Netflix began in 1997 as one of many online movie rental operations, but also launched a movie subscription service and the industry’s first personalized movie recommendation service, called CineMatch. After the Dot-Com bust, and with just 850,000 subscribers in 2002, the company completed an IPO at the equivalent of about $2 a share.
But Netflix pioneered movie streaming and then borrowed huge amounts of money over the last five years to be the first streamer to create its own feature content, beginning with House of Cards in 2013. Today, the company has about 104 million total subscribers.
Unlike most tech companies, Netflix has been profitable for over a decade. Two weeks ago, the company shocked analysts by beating Wall Street’s projection of 663,000 additional subscribers for the quarter, by reporting posted domestic net growth of 1.07 million subscribers and international streaming net additions of 4.14 million. The stock has jumped by about 15 percent over the last 2 weeks.
But Netflix is burning cash at the level of a developing nation. The company plans to pay for $6 billion of content this year. Yet its negative free cash-flow of $258 million for the same quarter last year, and $423 million for the quarter ending March 30, spiked to a company-record negative $608 million for the quarter ending June 30.
Having also generally kept office costs low, Netflix leased the last five floors of the prestigious 323,000-square-foot Sunset Bronson Studios in Hollywood last year.
On the company’s earnings conference call, management celebrated that they would only have negative free cash flow accelerating to between negative $2 to $2.5 billion this year. The CEO stated, “With our content strategy paying off in strong member, revenue and profit growth, we think it’s wise to continue to invest.”

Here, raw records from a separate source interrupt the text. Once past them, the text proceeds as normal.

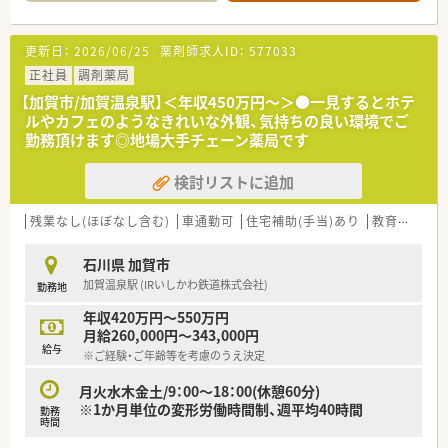
更新日：
2026/06/25
薬剤師求人ID：
577033
正社員
調剤薬局
【加賀市/加賀温泉駅】＜年収450万円～＞●一見するとホテ
ルやカフェのようなきれいな外観、気持ちの良い環境でご
勤務頂けます◎地場大手チェーン薬局です
検討リストに追加
残業なし(ほぼなし含む)
車通勤可
住宅補助(手当)あり
教育制度あり
石川県 加賀市
加賀温泉駅 (IRいしかわ鉄道株式会社)
勤務地
年収420万円～550万円
月給260,000円～343,000円
給与
※ご経験・ご年齢等を考慮のうえ決定
月火水木金土/9：00～18：00(休憩60分)
※1か月単位の変形労働時間制、週平均40時間
勤務
時間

Netflix claims that it can add another 50 million streaming households, despite the competing HBO service also expecting to grow rapidly. Netflix stated that “It seems our growth just expands the market. The largely exclusive nature of each service’s content means that we are not direct substitutes for each other, but rather complements.”
Netflix’s 50 original shows account for more than a third of its Internet prime-time download traffic in North America, and the company was second only to HBO this year with 91 Emmy Award nominations. But all this shockingly good performance has been powered by $20.54 billion in short and long-term debt to create more original content.

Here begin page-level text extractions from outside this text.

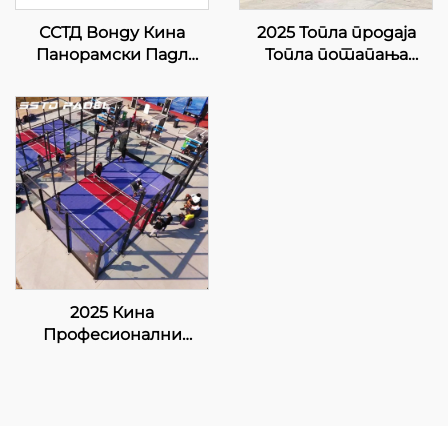
ССТД Вонду Кина
2025 Топла продаја
Панорамски Падл
Топла потапања
Тенис Корт
галванизована цевка 8
Професионални
ЛЕД лампа Једини
Произвођач Класични
панорамски Купи
Падел Корт
Падел Корт 20м*6м
Авансивни Тех за
Падел Корт Једини
Падел Клуб 001-2
Падел Корт 004
2025 Кина
Професионални
произвођач и
извозник Падбол
корт Величина 10 *
6М Нудите стабилну
и поуздану површину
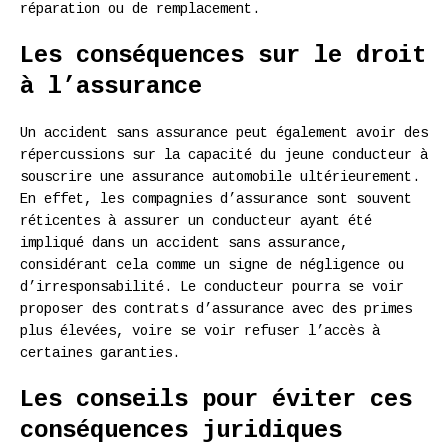
réparation ou de remplacement.
Les conséquences sur le droit
à l’assurance
Un accident sans assurance peut également avoir des
répercussions sur la capacité du jeune conducteur à
souscrire une assurance automobile ultérieurement.
En effet, les compagnies d’assurance sont souvent
réticentes à assurer un conducteur ayant été
impliqué dans un accident sans assurance,
considérant cela comme un signe de négligence ou
d’irresponsabilité. Le conducteur pourra se voir
proposer des contrats d’assurance avec des primes
plus élevées, voire se voir refuser l’accès à
certaines garanties.
Les conseils pour éviter ces
conséquences juridiques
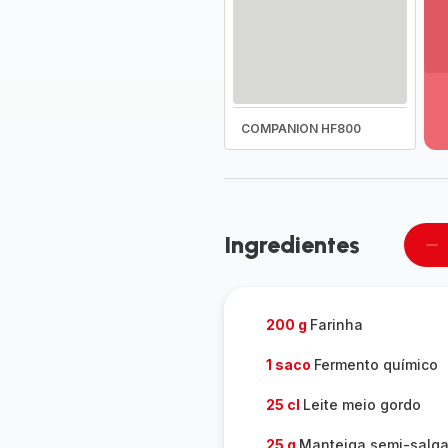
Ve
ma
de
-
COMPANION HF800
D
to
a
g
-
Ingredientes
Re
u
pe
200 g
Farinha
1 saco
Fermento químico
25 cl
Leite meio gordo
25 g
Manteiga semi-salg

Netflix was once the pioneer, but today it faces well-funded streaming competitors like Amazon and Hulu, which are rapidly expanding their own line-ups of original programming. Recently, Google TV announced that it now has 2 million subscribers, and the company plans to create original content.
Netflix intends to expand its spending to eventually reach about 50 percent self-produced original content, but that will take more debt and cause more friction with the producers of movies that start out in theater showings before being streamed.
And as Netflix approaches the ceiling of its potential for North American subscribers, there are calls from analysts to crack down on millennials’ account-sharing.
A Reuters/Ipsos poll found that about 21 percent of 18-24-year-olds and 12 percent of adults over age 25 who stream shows like Game of Thrones or Stranger Things use somebody else’s password to avoid paying for the content. Netflix curiously says it just sees that as a way to introduce the content to a larger audience that eventually will pay.
Netflix claims that its negative free-cash flow will be cut in half over the next nine months, as revenue continues to spike. But with the stock price up 2,300 percent in the last five years, any disappointment might crimp the company’s ability to borrow, and cause a waterfall of selling.